DYERSBURG, Tenn. -- Two tornadoes destroyed a mobile home park before cutting a swath of destruction through Dyersburg Sunday night. A third vortex swept across the west side of the city, uprooting trees and downing power lines.
No one was killed, but several were injured.
"I said, 'Please God, no,'" said Barker Trailer Park resident Margie Bentley. "It was the worst things I've ever seen."
Dyersburg emergency services director Tommy Gibson said damage spans the city, with the most of it in the south-to-north line the tornadoes marked.
Helen Moses, whose 641 Finley St. home is in the center of the destruction, said she and 13 of her children and grandchildren packed into an interior hallway to wait out the storm.
Like many structures in the storm's path, the Moses home has cracks in the walls and leaks in the roof from the tornadoes' fierce winds.
On Forcum Street, an ancient oak tree more than 80 feet tall with a root wad some 15 feet across was lifted from the ground and knocked over the driveway of Dot Frazier, who had moved into the house on Saturday.
The sportsplex at Dyersburg High School was totaled and the back wall of the Yates building was ripped from its foundation.

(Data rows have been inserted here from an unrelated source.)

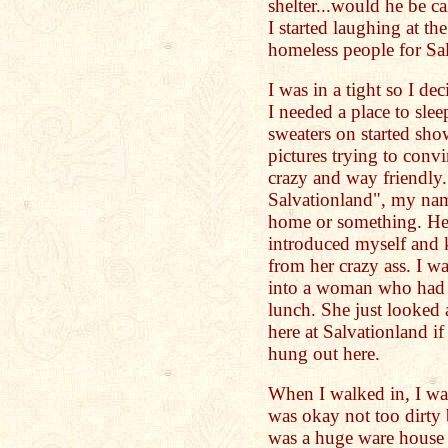
shelter...would he be cal
I started laughing at the
homeless people for Sal
I was in a tight so I de
I needed a place to sle
sweaters on started sh
pictures trying to conv
crazy and way friendly
Salvationland", my name
home or something. He
introduced myself and 
from her crazy ass. I w
into a woman who had so
lunch. She just looked 
here at Salvationland i
hung out here.
When I walked in, I wal
was okay not too dirty b
was a huge ware house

Damage was also widespread across Dyer County, Sheriff Jeff Holt said.
Holt said he saw a funnel drop from roiling black clouds from his view atop Chickasaw Bluff, but it did not drop to the ground.
Gibbons said seven people were treated for injuries at the Dyersburg Regional Medical Center.
The tornadoes were part of a set of severe thunderstorms that crossed from Arkansas starting in the early evening Sunday.
Gibbons said storm spotters deployed by the Dyer County Rescue Squad spotted funnel clouds forming several minutes before official notice came from the National Weather Service in Memphis. At 7:58 p.m., the city's emergency warning sirens were activated, howling the alarm for residents to take cover.